When making a detour is faster
Novel navigation strategies for microscopic swimmers
Autonomous optimal navigation of microswimmers is in fact possible, as researchers from the Max Planck Institute for Dynamics and Self-Organization (MPI-DS) showed. In contrast to the targeted navigation of boats, the motion of swimmers at the microscale is strongly disturbed by fluctuations. The researchers now described a navigation strategy for microswimmers that does not need an external interpreter. Their findings may contribute to the understanding of transport mechanisms in the microcosm as well as to applications such as targeted drug delivery.
Whereas the shortest way between two points is a straight connection, it might not be the most efficient path to follow. Complex currents often affect the motion of microswimmers and make it difficult for them to reach their destination.

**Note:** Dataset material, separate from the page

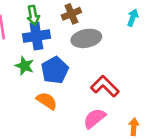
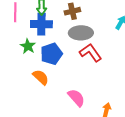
red L-shape: (105, 86) -> (91, 53), moved
pink semicircle: (94, 118) -> (76, 98), turned 78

At the same time, making use of these currents to navigate as fast as possible is a certain evolutionary advantage. Whereas such strategies allow biological microswimmers to better access food or escape a predator, microrobots could this way be directed to perform specific tasks.
The optimal path in a given current can readily be determined mathematically, yet fluctuations perturb the motion of microswimmers and deviate them from the optimal route. Thus, they have to readjust their motion in order to account for environmental changes. This typically requires the help of an external interpreter and takes away their autonomy.

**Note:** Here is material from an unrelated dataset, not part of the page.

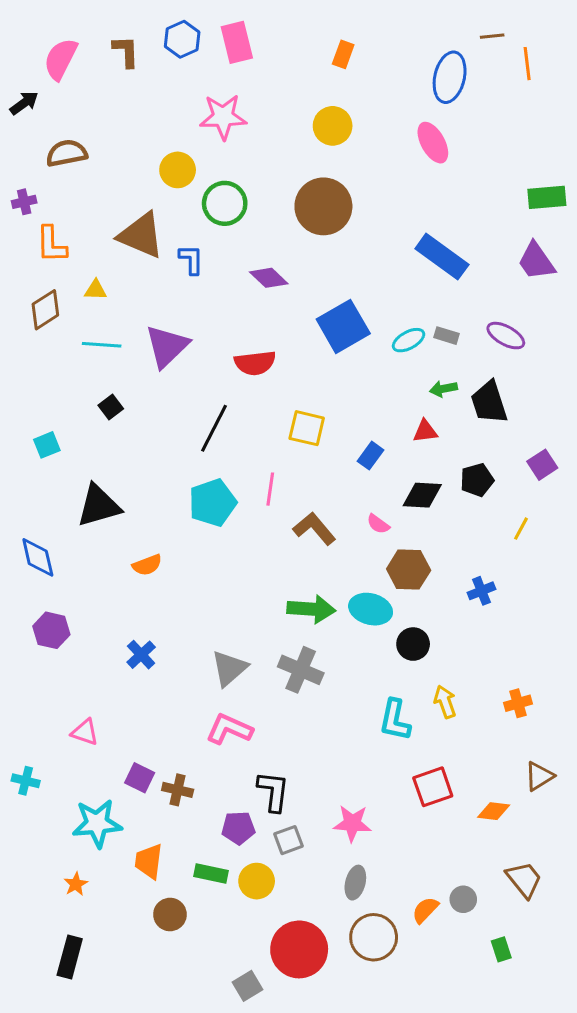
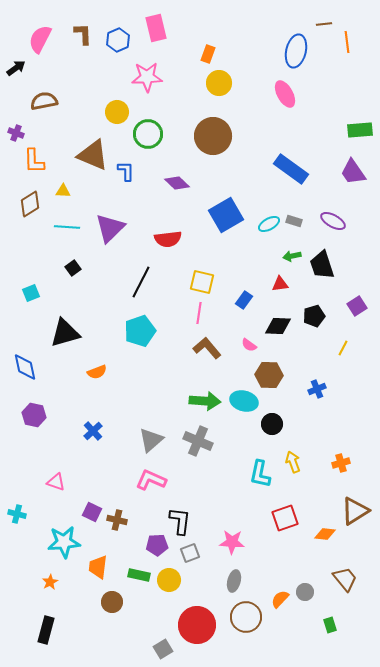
blue hexagon: (182, 39) -> (118, 40), moved
orange rectangle: (343, 54) -> (208, 54), moved
purple cross: (24, 202) -> (16, 133), turned 35
pink line: (270, 489) -> (199, 313), moved
brown triangle: (539, 776) -> (355, 511), size x1.4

“Thanks to evolution, some microorganisms have developed autonomous strategies that enable directed motion towards larger concentration of nutrients or light,” first author of the study Lorenzo Piro explains. Inspired by this idea, the researchers from the Department of Living Matter Physics at the MPI-DS designed strategies that allow microswimmers to navigate optimally in a nearly autonomous way.
Light as a guide for autonomous navigation
When an external interpreter defines the navigation pattern, microswimmers on average follow a well-defined path. Thus, it is a good approach to guide the microswimmer along that path within the current. This can be achieved autonomously via external stimuli, despite the presence of fluctuations. This principle could be applied to swimmers that respond to variation of light, such as certain algae, in which case the optimal path can simply be illuminated. Remarkably, the resulting performances are comparable to externally supervised navigation. “These new strategies can moreover conveniently be applied to more complex scenario such as navigation on curved surfaces or in presence of random currents,” concludes Ramin Golestanian, director at MPI-DS.
Possible applications of the study thus range from targeted drug delivery at the microscale to the optimal design of autonomous micromachines.